Required PI Server configuration for PI APS

In order to run PI APS, you must configure the PI Server to allow connections from the PI APS Configuration Utility, PI APS Synchronization Engine, and PI APS Synchronization Trigger service. This section provides the information that you need to configure:

• Authentication methods for the PI APS programs to connect to the PI Server.

• Authorization of the required access permissions to PI Server secure objects by the PI APS programs.

The PI Server provides a default trust that authenticates local clients on the PI Server node as the piadmin user, which can write to all PI Server objects. With default PI SDK authentication options, a copy of PI APS on the PI Server node authenticates through the default trust and, therefore, does not require any security configuration in the PI Server. If the PI SDK authentication options are changed so that local clients cannot authenticate through the default trust, configure authentication and authorization as if PI APS is installed on an Interface Node. As noted earlier, OSIsoft discourages using PI APS on the PI Server node except to synchronize points for PI COM Connectors.

When PI APS is installed on an interface node, PI APS client programs provide some form of identification when they attempt to connect to the PI Server. The PI Server authenticates the identification information to determine if the client program is permitted to connect. If the client is allowed to connect, authorization to access a PI Server secure object is determined by comparing the authenticated identity with access permissions for the object.

Several methods are available for authentication:

• PI mapping (requires PI Server version 3.4.380 or later and PI SDK 1.3.6 or later)

• PI Trust

• Explicit login

The PI APS Synchronization Engine and PI APS Synchronization Trigger service are both Windows services. That is, they are not interactive applications and, therefore, explicit login is not possible. A PI trust or PI mapping must be configured for the PI APS Synchronization Engine and PI APS Synchronization Trigger service. The installation kit creates PI APS services that log on to Windows as the Local System account, which has full access to the local system files and registry but cannot be used in a PI mapping on a remote PI Server. The PI APS services can be changed to log on as other Windows accounts (specifically, domain accounts) that can be used in a PI mapping as long as the accounts satisfy the Windows security requirements, which are discussed later in section Required Windows permissions for PI APS.

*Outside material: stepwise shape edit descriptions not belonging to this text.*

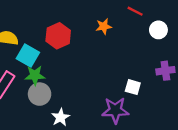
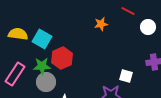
red hexagon: (58, 36) -> (62, 58), moved
cyan square: (28, 56) -> (42, 39), moved

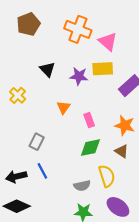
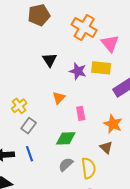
yellow cross: (18, 95) -> (19, 106), moved
green diamond: (90, 148) -> (66, 138), moved
gray semicircle: (82, 186) -> (66, 164), moved, turned 140

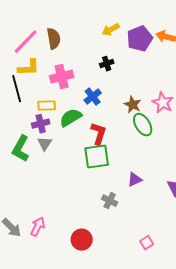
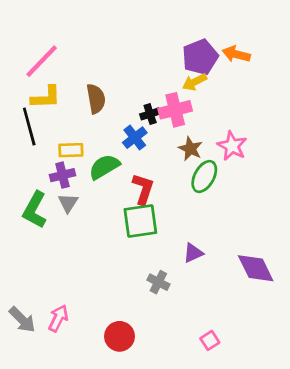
yellow arrow: (111, 30) -> (195, 82), moved
brown semicircle: (54, 39) -> (96, 99), moved
black cross: (107, 64) -> (150, 114), moved
pink cross: (62, 77) -> (175, 110), moved
green ellipse: (143, 125) -> (204, 176), turned 60

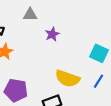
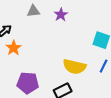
purple star: (52, 34) -> (61, 15), moved

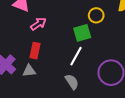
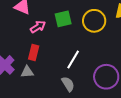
yellow circle: (96, 15) -> (94, 21), size x1.5
green square: (82, 33) -> (63, 19), moved

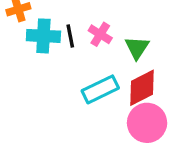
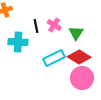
cyan cross: (43, 36) -> (18, 42), moved
red diamond: (142, 88) -> (79, 57), turned 60

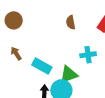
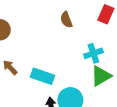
green triangle: (69, 74) -> (101, 76), moved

Note: During an upgrade, the installation kit removes the PI APS services and then creates new services. If you changed the login account for either the PI APS Sync Engine or PI APS Sync Trigger service in order to use a PI mapping for authentication, the login account is reset to Local System by the upgrade. The PI APS services will not authenticate as intended until you reconfigure the logon account for the new services.

The PI APS Configuration Utility is an interactive application and all authentication methods can be used.

If the PI Server is version 3.4.380 or later, OSIsoft recommends using Windows security through PI Mappings. Windows security provides the strongest authentication and full Windows account traceability in the PI Server log and audit trail records.

Refer to the PI Server documentation for details about creating PI trusts or PI mappings.